[Collected data entries]
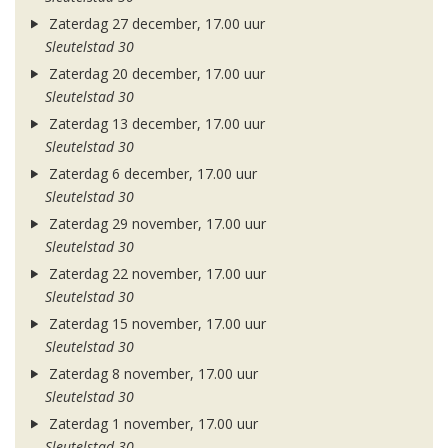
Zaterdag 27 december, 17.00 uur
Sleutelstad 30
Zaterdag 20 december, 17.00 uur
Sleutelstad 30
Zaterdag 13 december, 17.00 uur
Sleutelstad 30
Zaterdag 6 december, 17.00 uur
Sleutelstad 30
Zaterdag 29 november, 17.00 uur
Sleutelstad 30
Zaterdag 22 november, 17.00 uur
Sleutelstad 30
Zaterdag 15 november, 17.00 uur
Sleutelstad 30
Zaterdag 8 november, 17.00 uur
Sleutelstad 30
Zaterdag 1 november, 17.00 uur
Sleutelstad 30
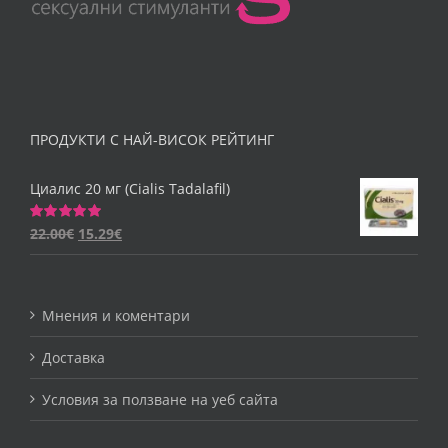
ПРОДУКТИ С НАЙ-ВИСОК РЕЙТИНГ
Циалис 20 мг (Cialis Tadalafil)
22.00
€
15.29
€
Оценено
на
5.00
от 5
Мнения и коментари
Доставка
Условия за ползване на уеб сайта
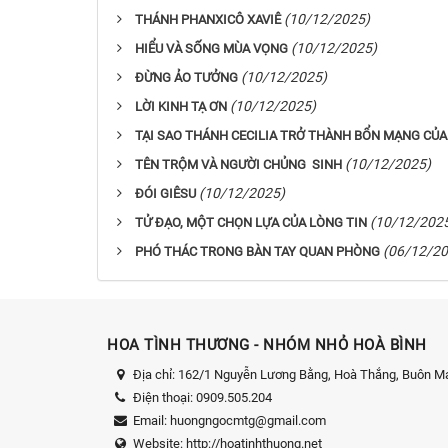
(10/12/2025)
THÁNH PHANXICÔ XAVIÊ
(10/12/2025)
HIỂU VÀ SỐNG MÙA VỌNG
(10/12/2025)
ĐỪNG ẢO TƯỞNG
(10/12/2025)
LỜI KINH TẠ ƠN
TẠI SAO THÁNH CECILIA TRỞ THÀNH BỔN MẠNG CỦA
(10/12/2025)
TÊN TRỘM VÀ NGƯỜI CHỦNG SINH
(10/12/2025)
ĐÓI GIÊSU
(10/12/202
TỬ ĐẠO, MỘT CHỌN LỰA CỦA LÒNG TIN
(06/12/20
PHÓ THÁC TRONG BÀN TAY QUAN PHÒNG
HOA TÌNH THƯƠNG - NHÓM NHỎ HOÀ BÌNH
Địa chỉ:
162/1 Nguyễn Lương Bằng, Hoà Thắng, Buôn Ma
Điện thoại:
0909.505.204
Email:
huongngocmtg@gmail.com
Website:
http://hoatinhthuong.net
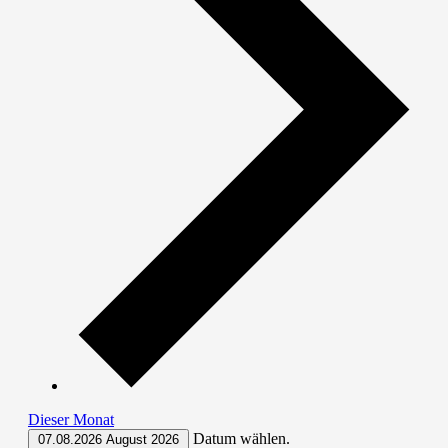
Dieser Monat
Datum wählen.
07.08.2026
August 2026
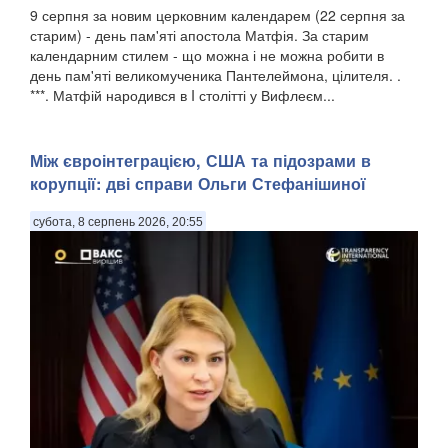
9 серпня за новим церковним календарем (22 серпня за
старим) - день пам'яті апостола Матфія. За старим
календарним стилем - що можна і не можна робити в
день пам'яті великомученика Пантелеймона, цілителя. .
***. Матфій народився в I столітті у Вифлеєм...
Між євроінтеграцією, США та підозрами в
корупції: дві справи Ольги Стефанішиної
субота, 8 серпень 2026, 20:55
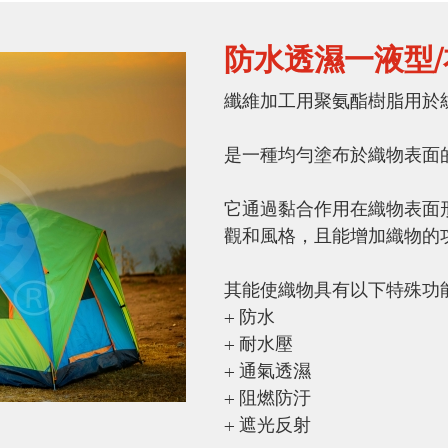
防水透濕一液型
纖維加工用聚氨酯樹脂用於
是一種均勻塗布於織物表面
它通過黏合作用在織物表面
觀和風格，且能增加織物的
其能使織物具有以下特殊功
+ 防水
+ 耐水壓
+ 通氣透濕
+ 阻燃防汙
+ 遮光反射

▸ Exercise prompt: Apart from the images, the entries above must be returned without alteration.

▸ Output for this task:
Zaterdag 27 december, 17.00 uur
Sleutelstad 30
Zaterdag 20 december, 17.00 uur
Sleutelstad 30
Zaterdag 13 december, 17.00 uur
Sleutelstad 30
Zaterdag 6 december, 17.00 uur
Sleutelstad 30
Zaterdag 29 november, 17.00 uur
Sleutelstad 30
Zaterdag 22 november, 17.00 uur
Sleutelstad 30
Zaterdag 15 november, 17.00 uur
Sleutelstad 30
Zaterdag 8 november, 17.00 uur
Sleutelstad 30
Zaterdag 1 november, 17.00 uur
Sleutelstad 30
ПРОДУКТИ С НАЙ-ВИСОК РЕЙТИНГ
Циалис 20 мг (Cialis Tadalafil)
22.00
€
15.29
€
Оценено
на
5.00
от 5
Мнения и коментари
Доставка
Условия за ползване на уеб сайта
(10/12/2025)
THÁNH PHANXICÔ XAVIÊ
(10/12/2025)
HIỂU VÀ SỐNG MÙA VỌNG
(10/12/2025)
ĐỪNG ẢO TƯỞNG
(10/12/2025)
LỜI KINH TẠ ƠN
TẠI SAO THÁNH CECILIA TRỞ THÀNH BỔN MẠNG CỦA
(10/12/2025)
TÊN TRỘM VÀ NGƯỜI CHỦNG SINH
(10/12/2025)
ĐÓI GIÊSU
(10/12/202
TỬ ĐẠO, MỘT CHỌN LỰA CỦA LÒNG TIN
(06/12/20
PHÓ THÁC TRONG BÀN TAY QUAN PHÒNG
HOA TÌNH THƯƠNG - NHÓM NHỎ HOÀ BÌNH
Địa chỉ:
162/1 Nguyễn Lương Bằng, Hoà Thắng, Buôn Ma
Điện thoại:
0909.505.204
Email:
huongngocmtg@gmail.com
Website:
http://hoatinhthuong.net
Dieser Monat
Datum wählen.
07.08.2026
August 2026
9 серпня за новим церковним календарем (22 серпня за
старим) - день пам'яті апостола Матфія. За старим
календарним стилем - що можна і не можна робити в
день пам'яті великомученика Пантелеймона, цілителя. .
***. Матфій народився в I столітті у Вифлеєм...
Між євроінтеграцією, США та підозрами в
корупції: дві справи Ольги Стефанішиної
субота, 8 серпень 2026, 20:55
防水透濕一液型
纖維加工用聚氨酯樹脂用於
是一種均勻塗布於織物表面
它通過黏合作用在織物表面
觀和風格，且能增加織物的
其能使織物具有以下特殊功
+ 防水
+ 耐水壓
+ 通氣透濕
+ 阻燃防汙
+ 遮光反射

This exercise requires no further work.